#### [RECORDS SUPPLIED]
● ● ●
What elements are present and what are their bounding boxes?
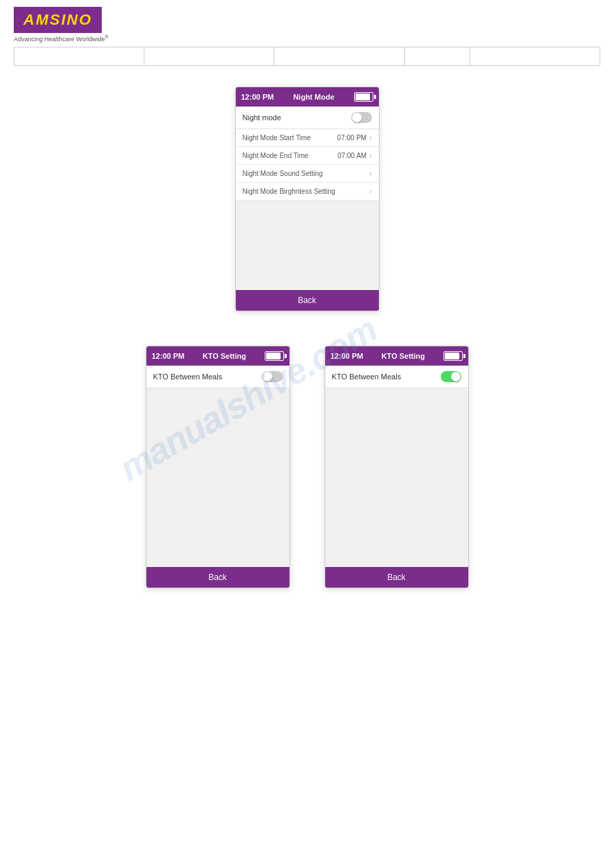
night-mode-sound-label: Night Mode Sound Setting [243,170,323,177]
night-mode-battery-icon: 100% [354,92,373,102]
kto-off-label: KTO Between Meals [153,372,223,381]
kto-on-title: KTO Setting [382,352,425,360]
night-mode-content: Night mode Night Mode Start Time 07:00 P… [236,107,379,201]
night-mode-end-right: 07:00 AM › [338,152,372,159]
night-mode-label: Night mode [243,113,281,122]
kto-off-title: KTO Setting [203,352,246,360]
kto-off-empty-area [146,388,289,567]
kto-on-empty-area [325,388,468,567]
page-header: AMSINO Advancing Healthcare Worldwide® [0,0,614,66]
battery-label: 100% [355,94,373,100]
kto-off-content: KTO Between Meals [146,366,289,388]
nav-cell-5 [470,47,600,65]
kto-phones-row: 12:00 PM KTO Setting 100% KTO Between Me… [146,346,469,588]
night-mode-start-right: 07:00 PM › [337,134,371,142]
night-mode-toggle-row[interactable]: Night mode [236,107,379,129]
kto-off-battery-label: 100% [265,353,283,359]
night-mode-end-label: Night Mode End Time [243,152,309,159]
night-mode-sound-right: › [369,170,371,177]
night-mode-brightness-right: › [369,188,371,195]
chevron-icon-1: › [369,134,371,142]
kto-on-toggle[interactable] [441,371,461,382]
night-mode-title: Night Mode [293,93,334,101]
kto-on-back-button[interactable]: Back [325,567,468,588]
logo-text: AMSINO [23,11,92,28]
logo-subtitle: Advancing Healthcare Worldwide® [14,34,600,43]
nav-bar [14,47,600,66]
nav-cell-3 [274,47,404,65]
night-mode-phone: 12:00 PM Night Mode 100% Night mode Nigh… [235,87,380,311]
nav-cell-2 [144,47,274,65]
night-mode-start-row[interactable]: Night Mode Start Time 07:00 PM › [236,129,379,147]
chevron-icon-4: › [369,188,371,195]
night-mode-brightness-row[interactable]: Night Mode Birghntess Setting › [236,183,379,201]
kto-on-label: KTO Between Meals [332,372,402,381]
chevron-icon-3: › [369,170,371,177]
main-content: 12:00 PM Night Mode 100% Night mode Nigh… [0,66,614,588]
night-mode-time: 12:00 PM [241,93,274,101]
kto-off-status-bar: 12:00 PM KTO Setting 100% [146,346,289,366]
night-mode-empty-area [236,201,379,290]
nav-cell-4 [405,47,470,65]
kto-off-back-button[interactable]: Back [146,567,289,588]
kto-on-battery-label: 100% [444,353,462,359]
night-mode-start-label: Night Mode Start Time [243,134,311,142]
kto-off-time: 12:00 PM [152,352,185,360]
kto-off-toggle-row[interactable]: KTO Between Meals [146,366,289,388]
night-mode-end-value: 07:00 AM [338,152,366,159]
logo-box: AMSINO [14,7,102,33]
kto-on-battery-icon: 100% [443,351,463,361]
kto-on-status-bar: 12:00 PM KTO Setting 100% [325,346,468,366]
kto-on-time: 12:00 PM [331,352,364,360]
night-mode-toggle[interactable] [351,112,372,123]
nav-cell-1 [14,47,144,65]
kto-off-phone: 12:00 PM KTO Setting 100% KTO Between Me… [146,346,290,588]
night-mode-end-row[interactable]: Night Mode End Time 07:00 AM › [236,147,379,165]
chevron-icon-2: › [369,152,371,159]
night-mode-sound-row[interactable]: Night Mode Sound Setting › [236,165,379,183]
night-mode-back-button[interactable]: Back [236,290,379,311]
kto-on-toggle-row[interactable]: KTO Between Meals [325,366,468,388]
logo-area: AMSINO Advancing Healthcare Worldwide® [14,7,600,43]
night-mode-status-bar: 12:00 PM Night Mode 100% [236,87,379,107]
night-mode-start-value: 07:00 PM [337,134,366,142]
night-mode-brightness-label: Night Mode Birghntess Setting [243,188,336,195]
kto-on-content: KTO Between Meals [325,366,468,388]
kto-off-battery-icon: 100% [265,351,284,361]
kto-off-toggle[interactable] [262,371,283,382]
kto-on-phone: 12:00 PM KTO Setting 100% KTO Between Me… [325,346,469,588]
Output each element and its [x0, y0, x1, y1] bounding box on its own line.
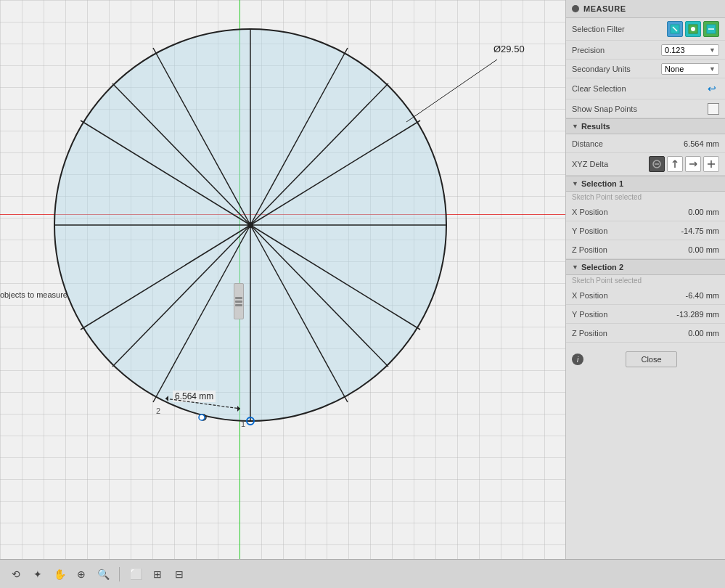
- precision-arrow: ▼: [709, 46, 716, 54]
- toolbar-orbit-icon[interactable]: ⊕: [73, 565, 90, 583]
- selection2-sub-label: Sketch Point selected: [566, 275, 725, 286]
- panel-title: MEASURE: [583, 4, 626, 13]
- toolbar-grid-icon[interactable]: ⊞: [149, 565, 166, 583]
- svg-point-28: [691, 27, 695, 31]
- show-snap-points-label: Show Snap Points: [572, 105, 708, 113]
- diameter-annotation: Ø29.50: [493, 44, 525, 54]
- clear-selection-label: Clear Selection: [572, 84, 705, 93]
- sel2-y-value: -13.289 mm: [676, 310, 719, 319]
- circle-container: [44, 18, 457, 432]
- xyz-delta-icon-3[interactable]: [685, 156, 701, 172]
- clear-selection-button[interactable]: ↩: [705, 81, 719, 96]
- secondary-units-arrow: ▼: [709, 65, 716, 73]
- info-icon[interactable]: i: [572, 354, 583, 365]
- toolbar-zoom-icon[interactable]: 🔍: [94, 565, 112, 583]
- selection1-section-header: ▼ Selection 1: [566, 176, 725, 192]
- close-button[interactable]: Close: [626, 351, 676, 367]
- precision-row: Precision 0.123 ▼: [566, 41, 725, 60]
- selection1-collapse-icon[interactable]: ▼: [572, 180, 578, 187]
- selection2-section-label: Selection 2: [581, 263, 623, 271]
- sel1-z-value: 0.00 mm: [688, 245, 719, 254]
- precision-label: Precision: [572, 46, 661, 54]
- sel1-x-label: X Position: [572, 208, 688, 216]
- xyz-delta-label: XYZ Delta: [572, 160, 649, 168]
- point2-label: 2: [156, 407, 160, 415]
- canvas-distance-label: 6.564 mm: [173, 391, 216, 402]
- sel1-y-label: Y Position: [572, 226, 681, 235]
- selection2-collapse-icon[interactable]: ▼: [572, 264, 578, 271]
- distance-value: 6.564 mm: [684, 139, 719, 148]
- xyz-delta-icon-2[interactable]: [667, 156, 683, 172]
- sel2-x-label: X Position: [572, 291, 686, 300]
- sel1-z-row: Z Position 0.00 mm: [566, 240, 725, 259]
- xyz-delta-icon-4[interactable]: [703, 156, 719, 172]
- scroll-bar-2: [235, 301, 242, 303]
- toolbar-cursor-icon[interactable]: ✦: [29, 565, 46, 583]
- circle-svg: [44, 18, 457, 432]
- sel2-z-row: Z Position 0.00 mm: [566, 324, 725, 343]
- secondary-units-value: None: [665, 65, 684, 73]
- secondary-units-row: Secondary Units None ▼: [566, 60, 725, 78]
- sel2-z-label: Z Position: [572, 329, 688, 338]
- distance-label: Distance: [572, 139, 684, 148]
- xyz-delta-icon-1[interactable]: [649, 156, 665, 172]
- filter-icon-2[interactable]: [685, 21, 701, 37]
- selection-filter-label: Selection Filter: [572, 25, 667, 33]
- filter-icon-1[interactable]: [667, 21, 683, 37]
- svg-point-20: [199, 415, 205, 420]
- sel1-y-row: Y Position -14.75 mm: [566, 221, 725, 240]
- xyz-delta-icons: [649, 156, 719, 172]
- scroll-bar-1: [235, 297, 242, 299]
- sel1-x-value: 0.00 mm: [688, 208, 719, 216]
- sel1-z-label: Z Position: [572, 245, 688, 254]
- sel2-x-row: X Position -6.40 mm: [566, 286, 725, 305]
- distance-row: Distance 6.564 mm: [566, 134, 725, 153]
- selection-filter-icons: [667, 21, 719, 37]
- diameter-value: Ø29.50: [493, 44, 525, 54]
- filter-icon-3[interactable]: [703, 21, 719, 37]
- secondary-units-label: Secondary Units: [572, 65, 661, 73]
- precision-value: 0.123: [665, 46, 685, 54]
- sel2-y-label: Y Position: [572, 310, 676, 319]
- show-snap-points-checkbox[interactable]: [708, 103, 719, 115]
- canvas-area: Ø29.50 6.564 mm 2 1 objects to measure.: [0, 0, 565, 559]
- bottom-toolbar: ⟲ ✦ ✋ ⊕ 🔍 ⬜ ⊞ ⊟: [0, 559, 725, 588]
- objects-label: objects to measure.: [0, 290, 70, 299]
- selection-filter-row: Selection Filter: [566, 18, 725, 41]
- selection1-sub-label: Sketch Point selected: [566, 192, 725, 203]
- right-panel: MEASURE Selection Filter Precision 0.123: [565, 0, 725, 559]
- toolbar-pan-icon[interactable]: ✋: [51, 565, 68, 583]
- toolbar-window-icon[interactable]: ⬜: [127, 565, 144, 583]
- main-area: Ø29.50 6.564 mm 2 1 objects to measure.: [0, 0, 725, 559]
- sel2-z-value: 0.00 mm: [688, 329, 719, 338]
- svg-point-17: [247, 222, 253, 228]
- scroll-bar-3: [235, 304, 242, 306]
- toolbar-separator-1: [119, 567, 120, 581]
- panel-bottom-row: i Close: [566, 343, 725, 376]
- scroll-indicator[interactable]: [234, 283, 244, 319]
- show-snap-points-row: Show Snap Points: [566, 99, 725, 118]
- selection2-section-header: ▼ Selection 2: [566, 259, 725, 275]
- sel1-y-value: -14.75 mm: [681, 226, 719, 235]
- results-section-label: Results: [581, 122, 610, 131]
- selection1-section-label: Selection 1: [581, 179, 623, 188]
- panel-header-dot: [572, 5, 579, 12]
- sel2-x-value: -6.40 mm: [686, 291, 719, 300]
- sel2-y-row: Y Position -13.289 mm: [566, 305, 725, 324]
- toolbar-more-icon[interactable]: ⊟: [171, 565, 188, 583]
- results-section-header: ▼ Results: [566, 118, 725, 134]
- sel1-x-row: X Position 0.00 mm: [566, 203, 725, 221]
- point1-label: 1: [241, 420, 245, 428]
- panel-header: MEASURE: [566, 0, 725, 18]
- xyz-delta-row: XYZ Delta: [566, 153, 725, 176]
- secondary-units-dropdown[interactable]: None ▼: [661, 63, 719, 75]
- toolbar-rotate-icon[interactable]: ⟲: [7, 565, 25, 583]
- clear-selection-row: Clear Selection ↩: [566, 78, 725, 99]
- results-collapse-icon[interactable]: ▼: [572, 123, 578, 130]
- precision-dropdown[interactable]: 0.123 ▼: [661, 44, 719, 56]
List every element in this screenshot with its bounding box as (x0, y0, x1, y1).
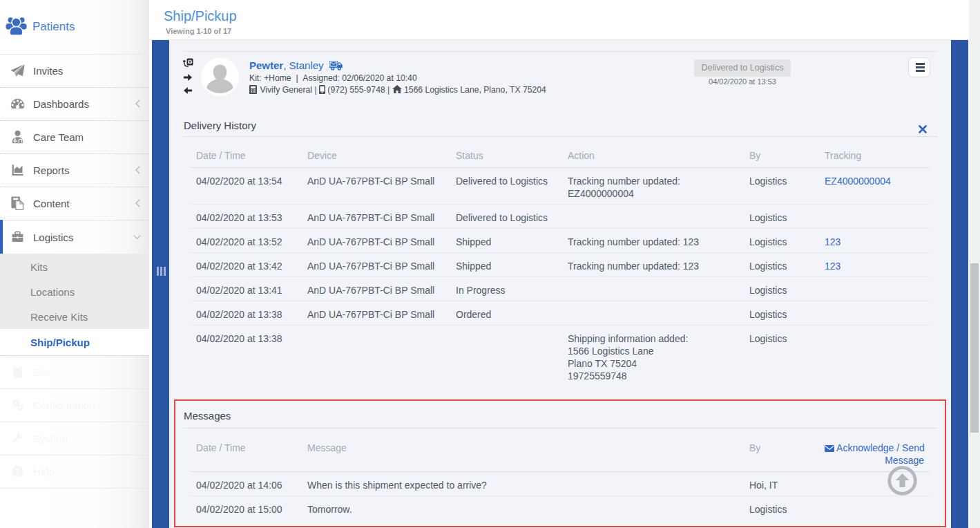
svg-text:?: ? (15, 467, 20, 475)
● ● ●
#### [EXERCISE]
Going through the data above, return each line with the word "selected".

#### [ANSWER TO THIS EXERCISE]
- selection2-sub-label: Sketch Point selected: [566, 275, 725, 286]
- selection1-sub-label: Sketch Point selected: [566, 192, 725, 203]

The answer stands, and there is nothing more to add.